What are Arab citizens expected to do when the city only builds for Jews, and why do single mothers almost always pay the price?
Hannah al-Naqib (right) as Israeli authorities demolish her home in Lod, February 10, 2015. (Photo by Oren Ziv/Activestills.org)
There has been no approved zoning plan for decades. Arabs cannot build
on their own lands, and plans that are meant to authorize legal
construction in the Arab neighborhoods are stuck in bureaucratic
pipelines – at least according to the plan for the improvement of the
Lyd municipality that was passed by Netanyahu’s government.
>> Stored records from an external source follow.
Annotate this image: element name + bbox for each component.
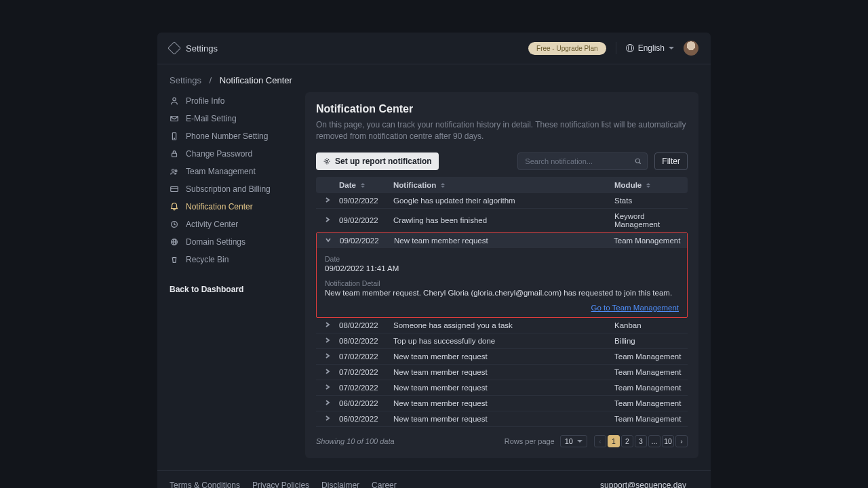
user-icon (170, 96, 179, 106)
page-last[interactable]: 10 (662, 435, 674, 447)
row-notification: New team member request (393, 415, 614, 423)
row-module: Stats (614, 197, 688, 205)
svg-point-5 (172, 169, 175, 172)
setup-report-notification-button[interactable]: Set up report notification (316, 152, 439, 170)
trash-icon (170, 255, 179, 264)
sidebar-item-email-setting[interactable]: E-Mail Setting (170, 110, 289, 127)
sidebar-item-label: Profile Info (186, 96, 224, 106)
row-module: Team Management (614, 384, 688, 392)
sort-icon (361, 183, 365, 188)
upgrade-plan-pill[interactable]: Free - Upgrade Plan (528, 42, 606, 55)
breadcrumb-root[interactable]: Settings (170, 75, 201, 85)
footer-link-terms[interactable]: Terms & Conditions (170, 481, 240, 488)
avatar[interactable] (684, 41, 698, 56)
rows-per-page-label: Rows per page (505, 437, 555, 445)
svg-point-6 (175, 170, 177, 172)
table-row[interactable]: 06/02/2022 New team member request Team … (316, 396, 688, 411)
page-next[interactable]: › (675, 435, 688, 447)
card-icon (170, 184, 179, 194)
page-2[interactable]: 2 (621, 435, 633, 447)
table-row[interactable]: 09/02/2022 Google has updated their algo… (316, 193, 688, 209)
users-icon (170, 167, 179, 176)
expanded-row-highlight: 09/02/2022 New team member request Team … (316, 232, 688, 318)
svg-point-0 (173, 98, 176, 100)
footer-link-disclaimer[interactable]: Disclaimer (321, 481, 359, 488)
sidebar-item-label: Domain Settings (186, 237, 245, 247)
sidebar-item-subscription-billing[interactable]: Subscription and Billing (170, 180, 289, 198)
search-input[interactable] (517, 152, 648, 170)
breadcrumb-separator: / (210, 75, 212, 85)
sidebar-item-domain-settings[interactable]: Domain Settings (170, 233, 289, 251)
page-subtitle: On this page, you can track your notific… (316, 119, 688, 143)
table-row[interactable]: 08/02/2022 Top up has successfully done … (316, 333, 688, 349)
table-row[interactable]: 08/02/2022 Someone has assigned you a ta… (316, 318, 688, 333)
table-header: Date Notification Module (316, 177, 688, 193)
page-1[interactable]: 1 (608, 435, 620, 447)
row-date: 09/02/2022 (339, 197, 393, 205)
language-selector[interactable]: English (626, 43, 674, 53)
row-notification: Top up has successfully done (393, 337, 614, 345)
sort-icon (646, 183, 650, 188)
row-detail-panel: Date 09/02/2022 11:41 AM Notification De… (317, 248, 687, 317)
row-date: 09/02/2022 (340, 237, 394, 245)
chevron-right-icon (324, 321, 331, 328)
row-module: Team Management (614, 368, 688, 376)
back-to-dashboard-link[interactable]: Back to Dashboard (170, 285, 243, 294)
table-row[interactable]: 06/02/2022 New team member request Team … (316, 411, 688, 427)
search-wrapper (517, 152, 648, 170)
chevron-right-icon (324, 337, 331, 344)
row-module: Billing (614, 337, 688, 345)
mail-icon (170, 114, 179, 123)
go-to-team-management-link[interactable]: Go to Team Management (591, 304, 679, 312)
lock-icon (170, 149, 179, 159)
sidebar-item-notification-center[interactable]: Notification Center (170, 198, 289, 216)
table-row[interactable]: 07/02/2022 New team member request Team … (316, 349, 688, 365)
breadcrumb-current: Notification Center (220, 75, 292, 85)
sidebar-item-label: E-Mail Setting (186, 114, 237, 123)
row-notification: New team member request (393, 399, 614, 407)
rows-per-page-select[interactable]: 10 (560, 435, 587, 447)
breadcrumb: Settings / Notification Center (157, 64, 711, 88)
page-prev[interactable]: ‹ (594, 435, 606, 447)
table-row[interactable]: 07/02/2022 New team member request Team … (316, 380, 688, 396)
sidebar-item-label: Subscription and Billing (186, 184, 271, 194)
table-row[interactable]: 09/02/2022 New team member request Team … (317, 233, 687, 248)
footer-support-email[interactable]: support@sequence.day (600, 481, 686, 488)
settings-sidebar: Profile Info E-Mail Setting Phone Number… (170, 92, 289, 458)
page-3[interactable]: 3 (635, 435, 647, 447)
table-row[interactable]: 07/02/2022 New team member request Team … (316, 365, 688, 380)
chevron-right-icon (324, 197, 331, 203)
row-date: 07/02/2022 (339, 384, 393, 392)
sort-icon (441, 183, 445, 188)
column-header-notification[interactable]: Notification (393, 181, 614, 189)
sidebar-item-profile-info[interactable]: Profile Info (170, 92, 289, 110)
app-logo-icon (167, 41, 181, 55)
chevron-down-icon (577, 440, 583, 443)
footer-link-privacy[interactable]: Privacy Policies (252, 481, 309, 488)
chevron-right-icon (324, 384, 331, 390)
table-row[interactable]: 09/02/2022 Crawling has been finished Ke… (316, 209, 688, 232)
setup-button-label: Set up report notification (335, 157, 432, 166)
row-date: 07/02/2022 (339, 352, 393, 361)
sidebar-item-change-password[interactable]: Change Password (170, 145, 289, 163)
sidebar-item-recycle-bin[interactable]: Recycle Bin (170, 251, 289, 268)
detail-date-value: 09/02/2022 11:41 AM (325, 264, 679, 272)
search-icon (634, 157, 642, 165)
sidebar-item-phone-setting[interactable]: Phone Number Setting (170, 127, 289, 145)
column-header-module[interactable]: Module (614, 181, 688, 189)
filter-button[interactable]: Filter (654, 152, 688, 170)
sidebar-item-team-management[interactable]: Team Management (170, 163, 289, 180)
language-label: English (638, 43, 665, 53)
row-notification: Crawling has been finished (393, 216, 614, 224)
row-module: Keyword Management (614, 212, 688, 228)
row-module: Team Management (614, 352, 688, 361)
footer-link-career[interactable]: Career (372, 481, 397, 488)
detail-notification-label: Notification Detail (325, 279, 679, 287)
column-header-date[interactable]: Date (339, 181, 393, 189)
chevron-down-icon (325, 237, 332, 243)
sidebar-item-activity-center[interactable]: Activity Center (170, 216, 289, 233)
topbar-divider (616, 42, 616, 54)
globe-icon (170, 237, 179, 247)
sidebar-item-label: Activity Center (186, 220, 238, 229)
chevron-down-icon (669, 47, 674, 49)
Meanwhile,
the municipality collects its arnona tax, and homeowners are
levied enormous fines in the process of procuring permits, all while
leaving roads unpaved and offering no basic services, as well as
continuing to threaten residents home demolitions whenever there is a dispute between the mayor and the head of the opposition.
Not a single housing project has been built for Arabs, not even one
meant for the general population where Arabs would also be permitted to
purchase homes. None. On the other hand, thousands of new housing units
have been built at lightning speed right across from the Arab
neighborhoods for the latest gari’n of religious settlers
(small communities of religious Jews who move, usually from the occupied
territories, into cities with mixed Arab and Jewish population) or
other religious groups. Furthermore, the plan to encourage more
privileged families to settle in Lyd has been making much progress, with
families of army and police veterans moving into the city. A young Arab
couple cannot even go near the sales offices of these projects, much
less dream of the huge subsidies and grants that are offered to the
city’s new residents who have come to “strengthen” Lyd.